Half of the patients who wanted a discussion did not have one (20% of patients overall), and one in four who did not want a conversation about spiritual issues had one anyway. "It did not appear to matter if patients said they wanted such a conversation," said the study's senior author, Farr Curlin, MD, associate professor of medicine at the University of Chicago. "Even patients who did not want the conversation had higher rates on all four of the study's patient-satisfaction measures." Those measures were: satisfaction with the doctors' care, always had confidence and trust in doctors, excellent teamwork among doctors and nurses, and overall care was excellent.

The authors also found that older patients, African Americans, women, those who were less educated, and those in severe pain were more likely to have discussed their religious and spiritual concerns with someone in the hospital.

The authors conclude: "Many more inpatients desire conversations about religious and spiritual concerns than actually experience such conversations.

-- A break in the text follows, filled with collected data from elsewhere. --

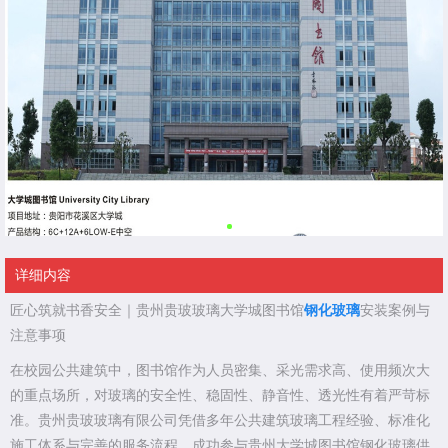
详细内容
匠心筑就书香安全｜贵州贵玻玻璃大学城图书馆
钢化玻璃
安装案例与
注意事项
在校园公共建筑中，图书馆作为人员密集、采光需求高、使用频次大
的重点场所，对玻璃的安全性、稳固性、静音性、透光性有着严苛标
准。贵州贵玻玻璃有限公司凭借多年公共建筑玻璃工程经验、标准化
施工体系与完善的服务流程，成功参与贵州大学城图书馆钢化玻璃供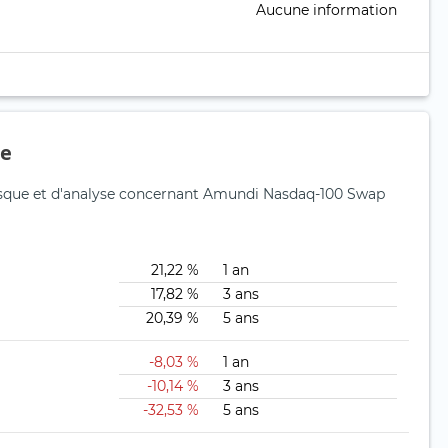
Aucune information
ue
risque et d'analyse concernant Amundi Nasdaq-100 Swap
21,22 %
1 an
17,82 %
3 ans
20,39 %
5 ans
-8,03 %
1 an
-10,14 %
3 ans
-32,53 %
5 ans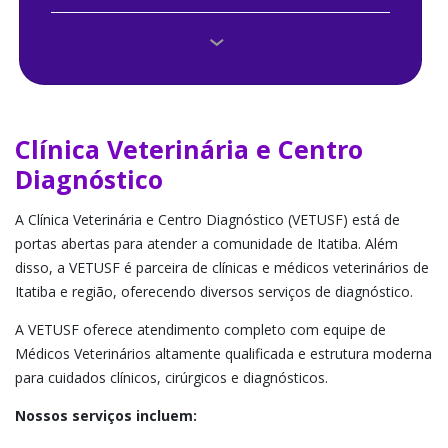
Clínica de Odontologia
Clínica Veterinária e Centro Diagnóstico
Clínicas de Psicologia
Clínica Veterinária e Centro
Diagnóstico
Consultório de Enfermagem Materno-Infantil
A Clínica Veterinária e Centro Diagnóstico (VETUSF) está de
Núcleo de Apoio Contábil e Fiscal
portas abertas para atender a comunidade de Itatiba. Além
disso, a VETUSF é parceira de clínicas e médicos veterinários de
Núcleos de Práticas Jurídicas
Itatiba e região, oferecendo diversos serviços de diagnóstico.
A VETUSF oferece atendimento completo com equipe de
Médicos Veterinários altamente qualificada e estrutura moderna
para cuidados clínicos, cirúrgicos e diagnósticos.
Nossos serviços incluem: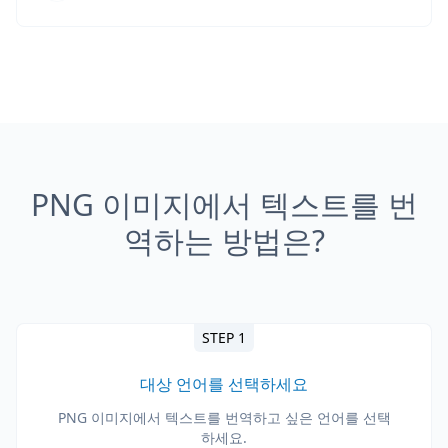
PNG 이미지에서 텍스트를 번
역하는 방법은?
STEP 1
대상 언어를 선택하세요
PNG 이미지에서 텍스트를 번역하고 싶은 언어를 선택
하세요.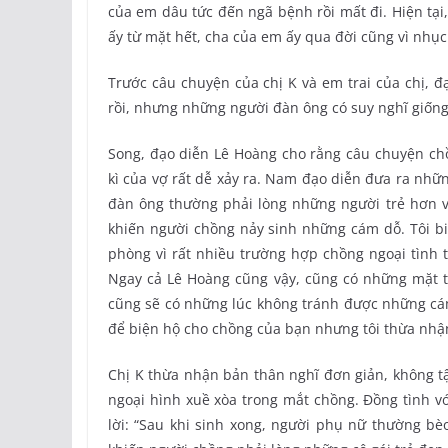
của em dâu tức đến ngã bệnh rồi mất đi. Hiện tại
ấy từ mặt hết, cha của em ấy qua đời cũng vì nhục n
Trước câu chuyện của chị K và em trai của chị, đ
rồi, nhưng những người đàn ông có suy nghĩ giống e
Song, đạo diễn Lê Hoàng cho rằng câu chuyện chồn
kì của vợ rất dễ xảy ra. Nam đạo diễn đưa ra nhữn
đàn ông thường phải lòng những người trẻ hơn vợ
khiến người chồng nảy sinh những cám dỗ. Tôi bi
phòng vì rất nhiều trường hợp chồng ngoại tình t
Ngay cả Lê Hoàng cũng vậy, cũng có những mặt
cũng sẽ có những lúc không tránh được những cá
để biện hộ cho chồng của bạn nhưng tôi thừa nhận,
Chị K thừa nhận bản thân nghĩ đơn giản, không t
ngoại hình xuề xòa trong mắt chồng. Đồng tình vớ
lời: “Sau khi sinh xong, người phụ nữ thường b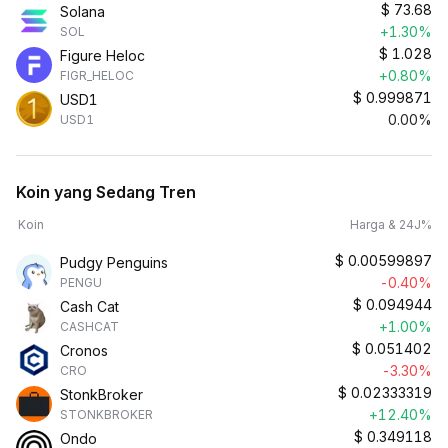
$
73.68
Solana
+1.30%
SOL
$
1.028
Figure Heloc
+0.80%
FIGR_HELOC
$
0.999871
USD1
0.00%
USD1
Koin yang Sedang Tren
Koin
Harga & 24J%
$
0.00599897
Pudgy Penguins
-0.40%
PENGU
$
0.094944
Cash Cat
+1.00%
CASHCAT
$
0.051402
Cronos
-3.30%
CRO
$
0.02333319
StonkBroker
+12.40%
STONKBROKER
$
0.349118
Ondo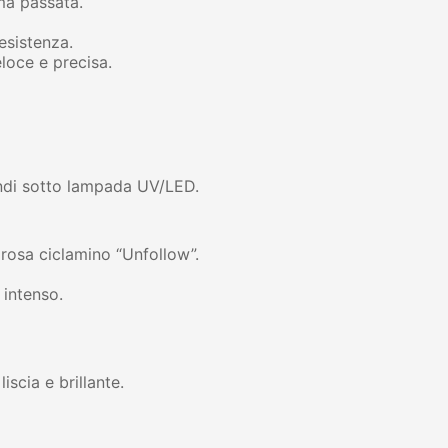
ma passata.
esistenza.
loce e precisa.
ndi sotto lampada UV/LED.
rosa ciclamino “Unfollow”.
 intenso.
iscia e brillante.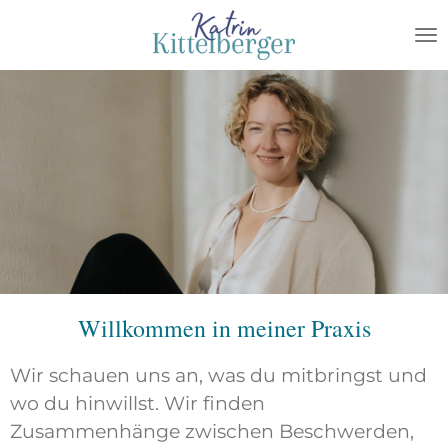
Zum
Hauptinhalt
springen
Willkommen in meiner Praxis
Wir schauen uns an, was du mitbringst und
wo du hinwillst. Wir finden
Zusammenhänge zwischen Beschwerden,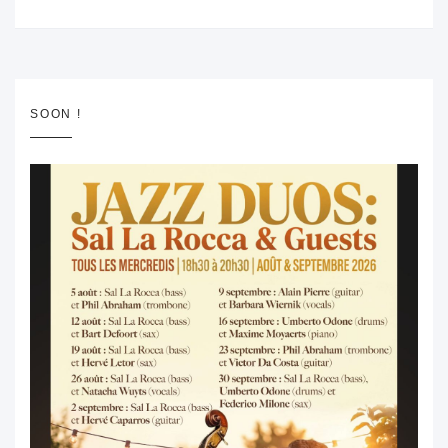
SOON !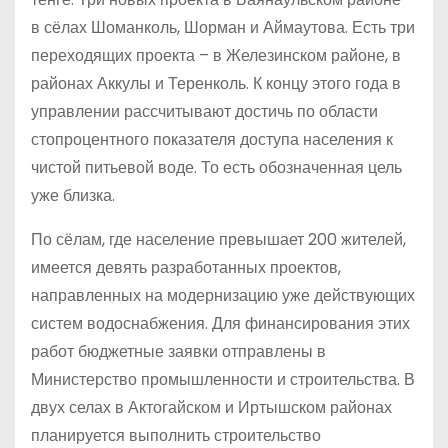
в сёлах Шоманколь, Шорман и Аймаутова. Есть три
переходящих проекта – в Железинском районе, в
районах Аккулы и Теренколь. К концу этого года в
управлении рассчитывают достичь по области
стопроцентного показателя доступа населения к
чистой питьевой воде. То есть обозначенная цель
уже близка.
По сёлам, где население превышает 200 жителей,
имеется девять разработанных проектов,
направленных на модернизацию уже действующих
систем водоснабжения. Для финансирования этих
работ бюджетные заявки отправлены в
Министерство промышленности и строительства. В
двух селах в Актогайском и Иртышском районах
планируется выполнить строительство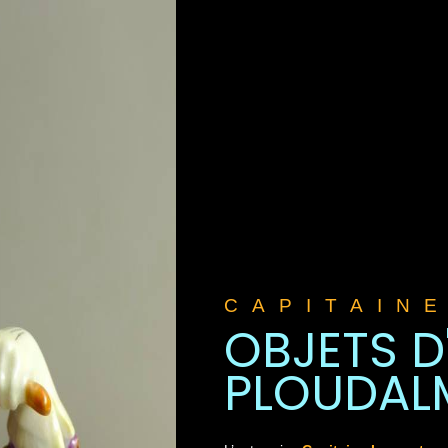
CAPITAIN
OBJETS D
PLOUDAL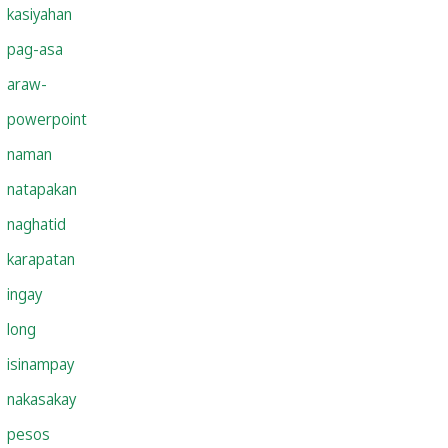
kasiyahan
pag-asa
araw-
powerpoint
naman
natapakan
naghatid
karapatan
ingay
long
isinampay
nakasakay
pesos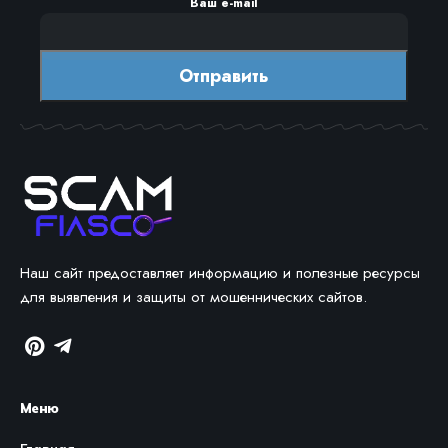
Ваш e-mail
Наш сайт предоставляет информацию и полезные ресурсы
для выявления и защиты от мошеннических сайтов.
Меню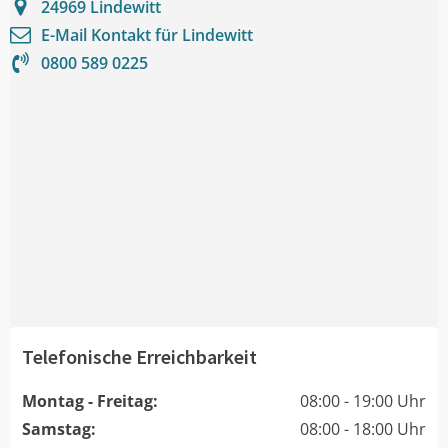
24969
Lindewitt
E-Mail Kontakt für
Lindewitt
0800 589 0225
Telefonische Erreichbarkeit
Montag - Freitag:
08:00 - 19:00 Uhr
Samstag:
08:00 - 18:00 Uhr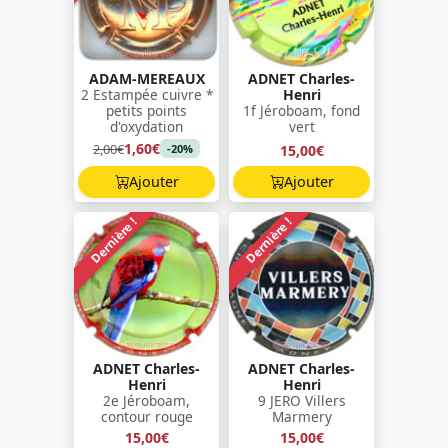
ADAM-MEREAUX
ADNET Charles-
2 Estampée cuivre *
Henri
petits points
1f Jéroboam, fond
d'oxydation
vert
1,60€
2,00€
15,00€
-20%
Ajouter
Ajouter
Dernière !
Dernière !
ADNET Charles-
ADNET Charles-
Henri
Henri
2e Jéroboam,
9 JERO Villers
contour rouge
Marmery
15,00€
15,00€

Our findings suggest that physicians, nurses, health care organizations, and pastoral care departments may address an unmet need and simultaneously improve patient satisfaction by talking to patients about religious and spiritual concerns in the inpatient setting."

Reference

1. Williams JA, Curlin F, Arora, V, et al. Attention to inpatients' religious and spiritual con-cerns: predictors and association with patient satis- faction. J Gen Intern Med 2011 Jul 1; Epub ahead of print.